2025年7月30日に丹波市(柏原)が41.2度の日本最高気温を叩きだしたが、すぐ後の8月5日には伊勢崎における41.8度の日本最高気温に記録を破られたので報道の集中するターゲットにはなりそこねたようだ。

丹波市には雨水を日本海側と瀬戸内海側に分ける中央分水界の中でわずか95mと本州一標高が低いエリアがあり、記録にかけて「最低のまちが最高だ!」というキャンペーンを行っていたが、同市観光協会は「せっかくの話題性でしたが、6日天下になりました」と肩を落としたそうだ(スポニチ2025.8.6)。

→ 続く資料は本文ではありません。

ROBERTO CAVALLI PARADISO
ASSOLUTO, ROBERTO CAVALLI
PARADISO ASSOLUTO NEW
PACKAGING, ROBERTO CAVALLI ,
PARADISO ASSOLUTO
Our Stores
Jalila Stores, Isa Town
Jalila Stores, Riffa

しかし、最近は温暖化の影響が著しいため、伊勢崎の記録も今年には破られ、新しい最頻取材地点が生じる可能性も高い。

「夜の日本最高気温」記録1位は新潟

以上は最高気温の過去最高記録の推移についてであるが、参考に、あまり取り上げられないが、最低気温の過去最高記録、すなわち夜の日本最高気温の推移を図表2に掲げた。昼の日本最高気温と異なって日本海側が多い。現在のレコードは2023年8月10日に記録した糸魚川(新潟)の31.4度である。

【図表】夜の日本最高気温を記録した地域の推移
筆者作成

図表1、2のようにグラフで推移を追うことにより、はじめて、はっきり理解できることがある。すなわち伊勢崎の日本最高気温や糸魚川の夜の日本最高気温がそれまでの推移の中では破格的に高かったことである。これまで0.1度高い記録が達成されるまで何年もかかっていたのに、直近は0.6度とか0.9度という上昇幅が比較的短期間に生じてしまっており、「異常な事態」ではないかと感じざるを得ないのである。